When you hear “no,” you often perceive that someone doesn’t want you, when what he or she actually doesn’t want is your service or the service that you’re currently selling.
It is an example of the power of language. Switching one word out changes how you accept and deal with “no.”
Don’t make the mistake of taking it personally, but when you do, remind yourself of the switch perception.
Sitting at a networking function, you’re at the table with someone charming, but talking about something that you have zero interest in. She turns to you and asks about hopping on the phone next week. You reply “maybe” and a conversation that should end doesn’t.
Now both you and she spend time in a conversation that didn’t have to happen.
In that context, the speaker used the word “maybe” to hide a “no,” which tends to have unintended consequences.
You’ve wasted personal time, as well as someone else’s.
You’re spending energy trying to “manifest” a “no” down the line.
The relationship you developed at dinner could work for someone else you know. Now that’s out because of the results in the two previous bullets.

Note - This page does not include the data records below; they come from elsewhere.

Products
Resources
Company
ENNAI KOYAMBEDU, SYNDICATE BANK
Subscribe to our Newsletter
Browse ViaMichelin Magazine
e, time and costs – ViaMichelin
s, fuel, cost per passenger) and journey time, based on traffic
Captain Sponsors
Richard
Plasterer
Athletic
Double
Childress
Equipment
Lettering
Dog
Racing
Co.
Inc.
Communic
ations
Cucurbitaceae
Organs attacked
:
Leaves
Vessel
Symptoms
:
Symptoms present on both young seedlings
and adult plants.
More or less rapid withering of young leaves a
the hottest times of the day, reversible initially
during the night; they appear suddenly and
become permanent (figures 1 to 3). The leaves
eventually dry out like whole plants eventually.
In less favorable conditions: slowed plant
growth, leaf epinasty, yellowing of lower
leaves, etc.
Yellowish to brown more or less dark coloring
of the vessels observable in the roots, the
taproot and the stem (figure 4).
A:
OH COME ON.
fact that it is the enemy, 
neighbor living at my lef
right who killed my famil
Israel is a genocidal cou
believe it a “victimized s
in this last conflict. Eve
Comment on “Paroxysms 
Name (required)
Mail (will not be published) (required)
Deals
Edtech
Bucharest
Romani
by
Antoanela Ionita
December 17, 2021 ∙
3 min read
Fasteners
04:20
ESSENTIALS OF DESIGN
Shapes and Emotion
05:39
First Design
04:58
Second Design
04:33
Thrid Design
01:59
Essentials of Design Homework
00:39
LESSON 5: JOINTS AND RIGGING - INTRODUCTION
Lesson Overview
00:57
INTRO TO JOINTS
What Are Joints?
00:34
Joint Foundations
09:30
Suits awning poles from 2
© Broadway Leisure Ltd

When I was a kid, I was very shy. I spent most of my life being scared to express my ideas unless I thought it was absolutely necessary.I only talked if I had to and knew the answer. Silence was the easy way out, because it allowed me to hide. That shyness came from fear, and an assumption that everyone I met knew as much or more than I did. I thought I wouldn’t add anything to the conversation. My insecurity kept me from investing everything I had.

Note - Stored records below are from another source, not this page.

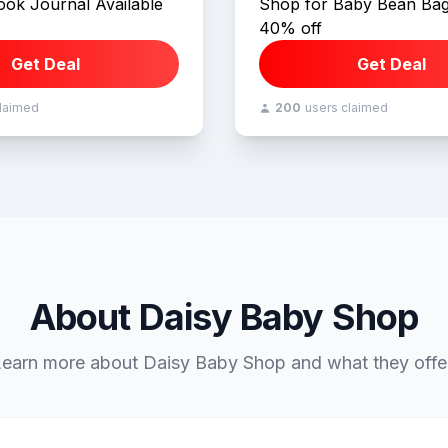
ok Journal Available
Shop for Baby Bean Bag
40% off
Get Deal
Get Deal
claimed
200
users claimed
About Daisy Baby Shop
earn more about Daisy Baby Shop and what they offe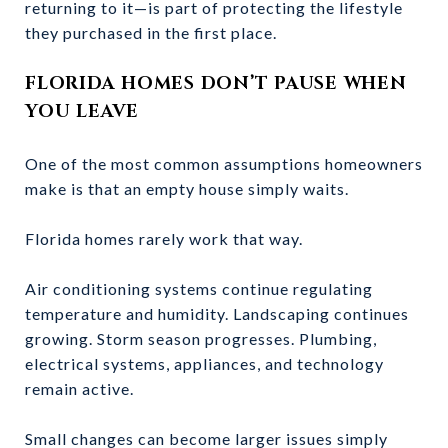
returning to it—is part of protecting the lifestyle
they purchased in the first place.
FLORIDA HOMES DON’T PAUSE WHEN
YOU LEAVE
One of the most common assumptions homeowners
make is that an empty house simply waits.
Florida homes rarely work that way.
Air conditioning systems continue regulating
temperature and humidity. Landscaping continues
growing. Storm season progresses. Plumbing,
electrical systems, appliances, and technology
remain active.
Small changes can become larger issues simply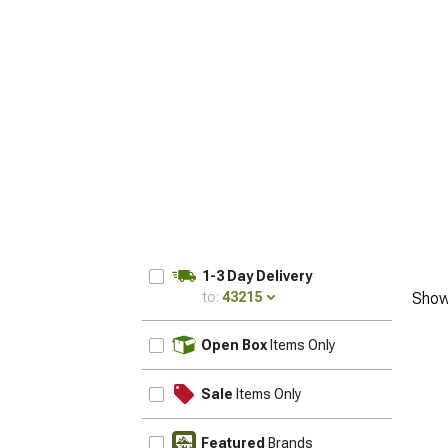
1-3 Day Delivery
to:
43215
Show
UPDATE
Open Box
Items Only
Sale
Items Only
Featured
Brands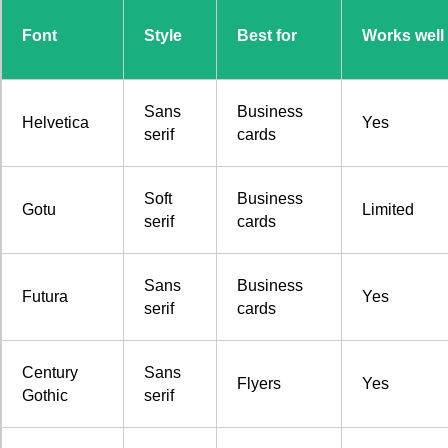
Font
Style
Best for
Works well 
Sans
Business
Helvetica
Yes
serif
cards
Soft
Business
Gotu
Limited
serif
cards
Sans
Business
Futura
Yes
serif
cards
Century
Sans
Flyers
Yes
Gothic
serif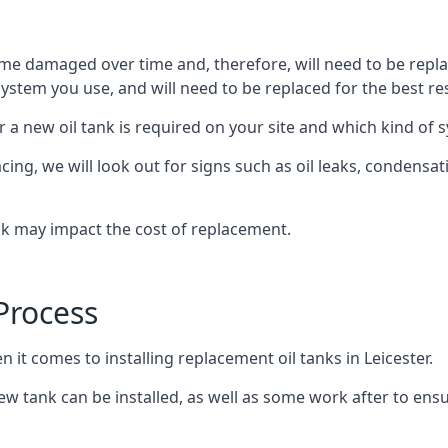
ome damaged over time and, therefore, will need to be repl
stem you use, and will need to be replaced for the best res
 a new oil tank is required on your site and which kind of s
g, we will look out for signs such as oil leaks, condensation
nk may impact the cost of replacement.
Process
 it comes to installing replacement oil tanks in Leicester.
 tank can be installed, as well as some work after to ensu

I didn’t realize it when, but I did myself a severe disservice. I didn’t understand that talking through ideas is one of the best ways of understanding if I knew them. I had to talk to see if I had it, and I had to trust the people around me would help if I didn’t get it right.
The talk principle
You have to have trust to start real dialogue.
If you know something, you know how to say it, and to borrow from Richard Feynman, say it in your own words. What better way to do that then through talking to people?
This is pretty tough because in most situations we are in, it is easy to shrink and hide. If we soak it up, sit in the back, and avoid the discussion, we get to walk out unscathed and fight another day. This is a double-edged sword, because since it is so effective, it gets easier to hide in future meetings. You create a cycle of comfort, hiding until you are absolutely certain you can’t lose. By waiting until we get it right, we miss opportunities to get to the point of understanding.
It is difficult, too because to feel comfortable, you have to trust people enough that they won’t leave you hanging out there.
Talking out ideas makes us stronger
The difference between understanding and ‘thinking you understand’ is huge. That gap remains large if you don’t talk about what you know to other people. Through talking, you get a chance to build understanding and catch up on ideas you thought you knew.